**YOUR TASK:**
Among the lines of the records below, copy those that hold the word "show".

**SUPPLIED ENTRIES:**
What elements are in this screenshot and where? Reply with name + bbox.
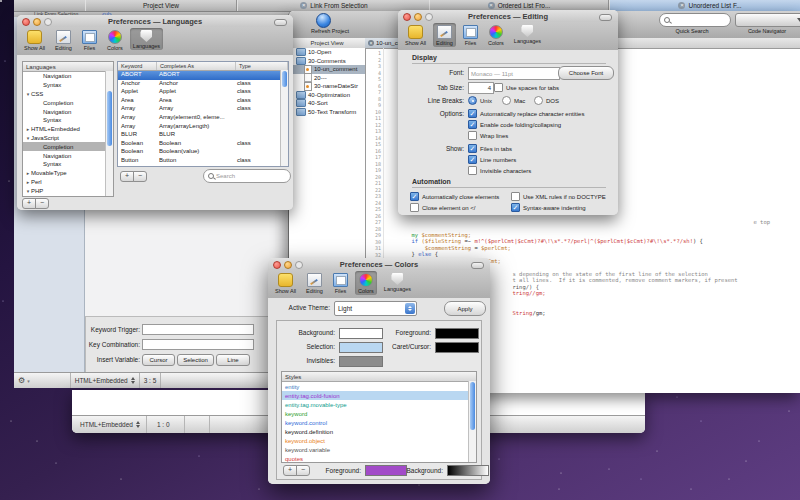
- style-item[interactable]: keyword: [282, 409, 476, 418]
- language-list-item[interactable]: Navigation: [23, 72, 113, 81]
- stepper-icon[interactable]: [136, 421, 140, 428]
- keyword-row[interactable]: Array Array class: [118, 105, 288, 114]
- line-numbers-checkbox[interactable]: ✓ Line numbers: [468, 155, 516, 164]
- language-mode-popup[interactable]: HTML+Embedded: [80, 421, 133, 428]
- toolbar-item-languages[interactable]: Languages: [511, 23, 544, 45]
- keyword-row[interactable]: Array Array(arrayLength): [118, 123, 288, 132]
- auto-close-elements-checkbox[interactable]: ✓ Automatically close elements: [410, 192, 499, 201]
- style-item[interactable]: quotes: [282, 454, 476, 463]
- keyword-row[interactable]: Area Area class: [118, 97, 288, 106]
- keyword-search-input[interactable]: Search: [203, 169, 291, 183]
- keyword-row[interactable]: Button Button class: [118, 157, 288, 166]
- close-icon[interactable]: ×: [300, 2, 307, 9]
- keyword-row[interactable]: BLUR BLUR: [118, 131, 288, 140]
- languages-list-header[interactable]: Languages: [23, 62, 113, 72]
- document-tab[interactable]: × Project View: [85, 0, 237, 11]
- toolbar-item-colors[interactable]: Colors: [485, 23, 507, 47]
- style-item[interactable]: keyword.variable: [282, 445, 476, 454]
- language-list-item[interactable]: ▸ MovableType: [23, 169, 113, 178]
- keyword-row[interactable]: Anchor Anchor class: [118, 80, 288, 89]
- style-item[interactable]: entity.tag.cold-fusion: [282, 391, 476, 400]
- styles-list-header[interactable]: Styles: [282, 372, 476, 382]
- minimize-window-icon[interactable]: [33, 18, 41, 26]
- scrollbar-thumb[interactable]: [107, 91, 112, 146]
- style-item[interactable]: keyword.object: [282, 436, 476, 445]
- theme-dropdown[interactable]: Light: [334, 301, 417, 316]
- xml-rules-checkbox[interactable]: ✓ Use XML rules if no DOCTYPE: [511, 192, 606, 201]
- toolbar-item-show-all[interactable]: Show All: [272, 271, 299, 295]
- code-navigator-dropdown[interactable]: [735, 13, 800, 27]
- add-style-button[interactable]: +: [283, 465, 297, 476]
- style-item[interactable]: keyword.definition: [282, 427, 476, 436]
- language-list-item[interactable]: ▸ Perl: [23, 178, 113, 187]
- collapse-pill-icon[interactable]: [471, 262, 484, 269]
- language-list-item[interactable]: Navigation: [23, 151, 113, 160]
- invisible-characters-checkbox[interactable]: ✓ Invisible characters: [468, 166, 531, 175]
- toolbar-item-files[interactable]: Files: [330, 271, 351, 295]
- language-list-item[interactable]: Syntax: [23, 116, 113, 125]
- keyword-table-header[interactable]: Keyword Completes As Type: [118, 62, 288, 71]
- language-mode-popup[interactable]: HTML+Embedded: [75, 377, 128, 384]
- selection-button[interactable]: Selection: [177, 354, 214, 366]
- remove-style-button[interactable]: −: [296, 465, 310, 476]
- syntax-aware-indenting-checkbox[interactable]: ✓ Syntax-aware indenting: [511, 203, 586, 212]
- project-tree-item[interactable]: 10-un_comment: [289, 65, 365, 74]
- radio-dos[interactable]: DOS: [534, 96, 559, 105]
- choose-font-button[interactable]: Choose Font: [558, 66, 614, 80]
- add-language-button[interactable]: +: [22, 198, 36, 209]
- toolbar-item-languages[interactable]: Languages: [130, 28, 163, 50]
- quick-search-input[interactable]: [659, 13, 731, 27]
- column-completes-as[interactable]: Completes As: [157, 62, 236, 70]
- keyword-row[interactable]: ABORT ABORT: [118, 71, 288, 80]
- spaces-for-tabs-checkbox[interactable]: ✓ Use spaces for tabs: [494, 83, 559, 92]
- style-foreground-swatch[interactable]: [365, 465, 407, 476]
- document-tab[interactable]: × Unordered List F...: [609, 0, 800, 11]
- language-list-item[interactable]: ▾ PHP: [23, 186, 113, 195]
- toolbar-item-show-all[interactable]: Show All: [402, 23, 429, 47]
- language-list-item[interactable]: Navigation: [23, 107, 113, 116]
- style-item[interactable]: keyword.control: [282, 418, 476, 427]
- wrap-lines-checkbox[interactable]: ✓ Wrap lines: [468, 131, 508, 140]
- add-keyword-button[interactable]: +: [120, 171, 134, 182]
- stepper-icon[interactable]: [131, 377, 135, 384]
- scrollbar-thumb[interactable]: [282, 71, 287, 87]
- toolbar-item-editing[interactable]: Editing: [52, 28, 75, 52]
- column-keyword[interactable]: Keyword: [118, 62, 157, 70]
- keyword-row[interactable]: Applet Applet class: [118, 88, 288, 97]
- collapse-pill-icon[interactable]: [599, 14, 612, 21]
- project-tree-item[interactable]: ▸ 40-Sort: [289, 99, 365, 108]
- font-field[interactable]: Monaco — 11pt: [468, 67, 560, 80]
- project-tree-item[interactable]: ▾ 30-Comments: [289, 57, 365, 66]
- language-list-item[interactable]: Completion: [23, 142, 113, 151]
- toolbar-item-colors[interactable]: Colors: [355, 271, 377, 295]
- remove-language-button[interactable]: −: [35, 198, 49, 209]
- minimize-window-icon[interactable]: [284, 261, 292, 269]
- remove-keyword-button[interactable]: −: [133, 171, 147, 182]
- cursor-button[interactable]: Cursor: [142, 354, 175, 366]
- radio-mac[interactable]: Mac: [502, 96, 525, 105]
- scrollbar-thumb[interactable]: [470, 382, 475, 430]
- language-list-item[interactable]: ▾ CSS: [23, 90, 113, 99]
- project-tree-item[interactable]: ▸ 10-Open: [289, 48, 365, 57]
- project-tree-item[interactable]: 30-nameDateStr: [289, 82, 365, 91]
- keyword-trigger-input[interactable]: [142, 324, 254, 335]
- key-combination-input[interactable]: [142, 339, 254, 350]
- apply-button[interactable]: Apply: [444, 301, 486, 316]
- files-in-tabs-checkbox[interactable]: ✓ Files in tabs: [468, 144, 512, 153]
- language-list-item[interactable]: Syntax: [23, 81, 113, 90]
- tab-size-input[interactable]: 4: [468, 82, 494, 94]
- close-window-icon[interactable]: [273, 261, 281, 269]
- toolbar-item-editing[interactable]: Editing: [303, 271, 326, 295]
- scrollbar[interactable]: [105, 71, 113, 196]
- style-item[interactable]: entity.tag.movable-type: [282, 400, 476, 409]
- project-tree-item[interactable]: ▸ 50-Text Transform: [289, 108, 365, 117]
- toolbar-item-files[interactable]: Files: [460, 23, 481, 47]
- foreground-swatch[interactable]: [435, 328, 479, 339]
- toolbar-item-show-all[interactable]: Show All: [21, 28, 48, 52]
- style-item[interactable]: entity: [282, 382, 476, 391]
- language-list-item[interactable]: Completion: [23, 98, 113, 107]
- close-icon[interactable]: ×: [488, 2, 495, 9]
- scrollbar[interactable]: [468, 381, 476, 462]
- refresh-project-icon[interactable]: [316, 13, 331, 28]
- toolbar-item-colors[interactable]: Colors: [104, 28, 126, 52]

**EXERCISE RESPONSE:**
- toolbar-item-show-all[interactable]: Show All: [272, 271, 299, 295]
- toolbar-item-show-all[interactable]: Show All: [402, 23, 429, 47]
- toolbar-item-show-all[interactable]: Show All: [21, 28, 48, 52]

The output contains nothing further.